§ Your task
Print the lines below from the line with "is also imperative" to the line with "Having to deal" exactly, keeping both ends, and print no pictures.

[Records excerpted from a collection]
....

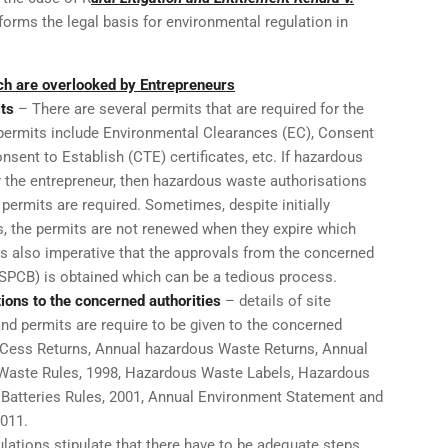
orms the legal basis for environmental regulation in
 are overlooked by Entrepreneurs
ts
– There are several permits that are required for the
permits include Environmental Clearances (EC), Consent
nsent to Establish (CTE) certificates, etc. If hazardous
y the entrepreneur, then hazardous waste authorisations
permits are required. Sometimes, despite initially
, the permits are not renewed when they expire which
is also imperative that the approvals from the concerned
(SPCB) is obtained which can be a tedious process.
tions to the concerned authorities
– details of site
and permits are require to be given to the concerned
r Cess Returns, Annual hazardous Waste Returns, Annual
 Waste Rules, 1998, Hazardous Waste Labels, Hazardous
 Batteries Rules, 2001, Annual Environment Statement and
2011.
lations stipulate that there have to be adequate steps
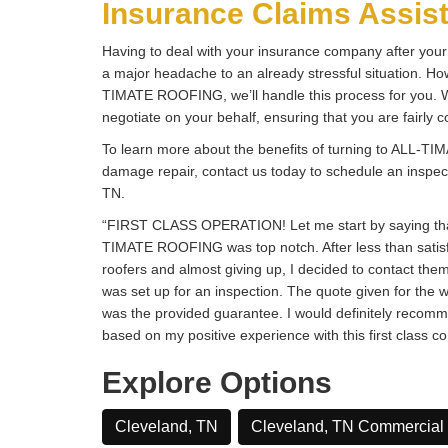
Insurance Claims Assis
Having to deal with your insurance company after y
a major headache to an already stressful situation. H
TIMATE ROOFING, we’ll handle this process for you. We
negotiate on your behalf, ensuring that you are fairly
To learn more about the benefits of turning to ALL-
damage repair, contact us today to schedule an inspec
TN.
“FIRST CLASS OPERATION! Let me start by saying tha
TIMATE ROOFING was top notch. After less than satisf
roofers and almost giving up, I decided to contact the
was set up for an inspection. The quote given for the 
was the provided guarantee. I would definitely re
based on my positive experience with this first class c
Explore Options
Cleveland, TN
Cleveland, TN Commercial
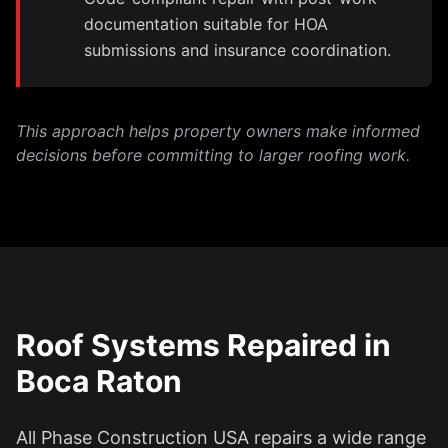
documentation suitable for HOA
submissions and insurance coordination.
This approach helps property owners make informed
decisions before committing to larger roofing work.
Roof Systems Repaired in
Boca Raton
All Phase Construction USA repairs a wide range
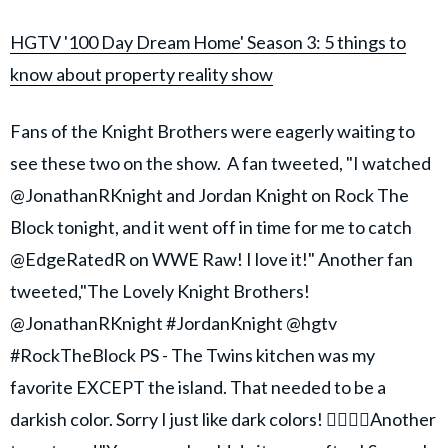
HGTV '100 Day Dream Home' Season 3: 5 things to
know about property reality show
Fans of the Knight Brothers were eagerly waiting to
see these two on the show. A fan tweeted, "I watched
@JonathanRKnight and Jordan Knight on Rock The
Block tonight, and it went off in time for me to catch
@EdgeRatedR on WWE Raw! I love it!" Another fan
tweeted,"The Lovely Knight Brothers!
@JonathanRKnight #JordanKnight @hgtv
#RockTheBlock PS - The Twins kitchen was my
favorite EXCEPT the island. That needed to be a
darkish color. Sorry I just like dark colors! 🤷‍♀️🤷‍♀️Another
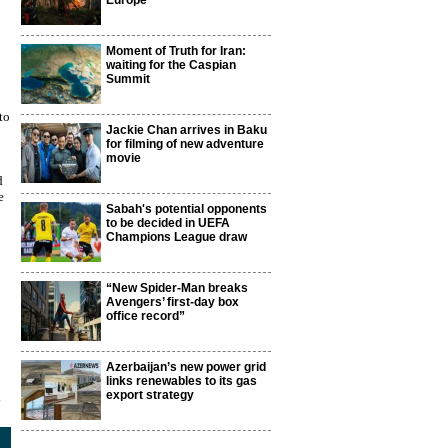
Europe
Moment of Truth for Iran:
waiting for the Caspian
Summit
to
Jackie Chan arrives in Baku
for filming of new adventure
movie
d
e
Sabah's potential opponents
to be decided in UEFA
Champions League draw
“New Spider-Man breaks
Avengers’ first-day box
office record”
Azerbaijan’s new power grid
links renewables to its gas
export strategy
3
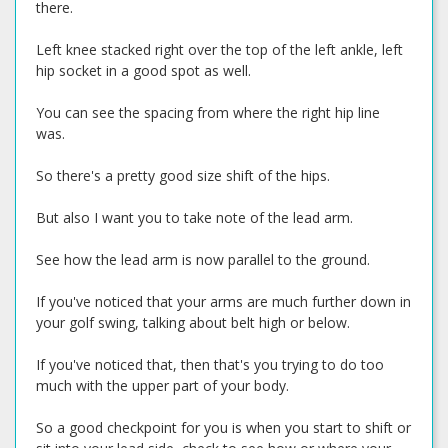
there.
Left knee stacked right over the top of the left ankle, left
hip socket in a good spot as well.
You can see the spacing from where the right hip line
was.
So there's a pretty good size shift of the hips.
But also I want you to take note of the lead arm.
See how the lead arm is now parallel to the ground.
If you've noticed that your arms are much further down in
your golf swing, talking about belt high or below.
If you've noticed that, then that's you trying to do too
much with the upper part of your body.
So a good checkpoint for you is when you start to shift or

....

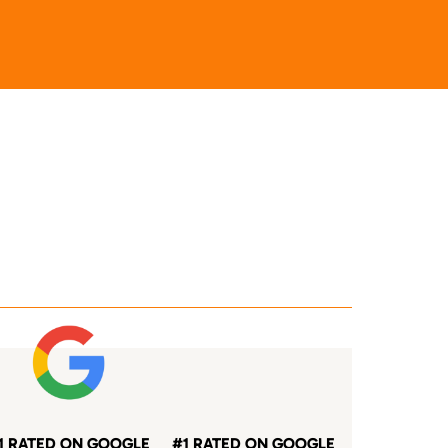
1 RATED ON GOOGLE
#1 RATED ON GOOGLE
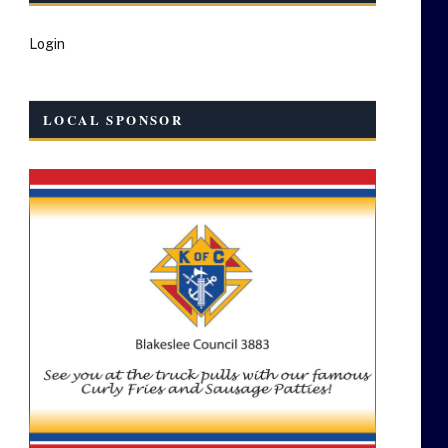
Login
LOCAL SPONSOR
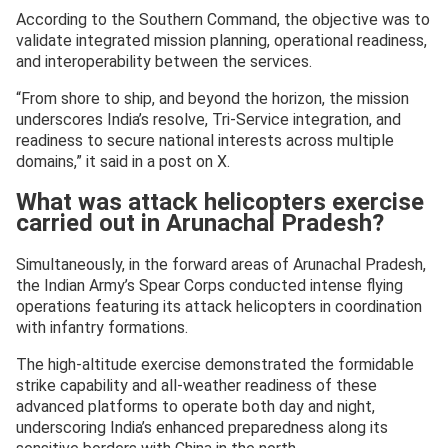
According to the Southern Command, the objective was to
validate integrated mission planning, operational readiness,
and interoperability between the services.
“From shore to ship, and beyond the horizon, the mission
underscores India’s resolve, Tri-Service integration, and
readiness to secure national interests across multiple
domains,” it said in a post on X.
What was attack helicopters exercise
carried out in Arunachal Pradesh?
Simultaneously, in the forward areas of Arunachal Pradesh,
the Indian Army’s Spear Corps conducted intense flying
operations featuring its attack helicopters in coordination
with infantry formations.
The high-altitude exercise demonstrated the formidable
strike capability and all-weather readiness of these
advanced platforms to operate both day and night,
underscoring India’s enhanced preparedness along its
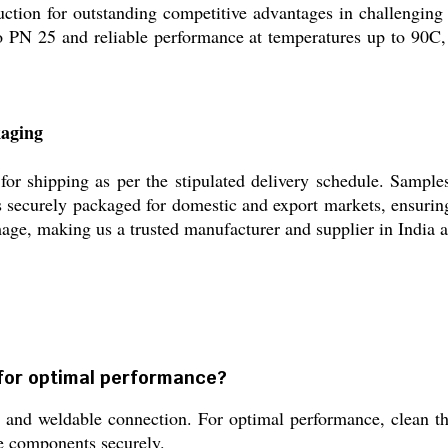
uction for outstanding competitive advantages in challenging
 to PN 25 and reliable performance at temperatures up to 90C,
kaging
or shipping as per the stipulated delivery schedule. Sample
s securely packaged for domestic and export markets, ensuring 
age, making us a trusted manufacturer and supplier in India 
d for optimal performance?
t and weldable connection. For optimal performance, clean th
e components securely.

....

§ Written response
is also imperative that the approvals from the concerned
(SPCB) is obtained which can be a tedious process.
tions to the concerned authorities
– details of site
and permits are require to be given to the concerned
r Cess Returns, Annual hazardous Waste Returns, Annual
 Waste Rules, 1998, Hazardous Waste Labels, Hazardous
 Batteries Rules, 2001, Annual Environment Statement and
2011.
lations stipulate that there have to be adequate steps
Insurance Claims Assis
Having to deal with your insurance company after y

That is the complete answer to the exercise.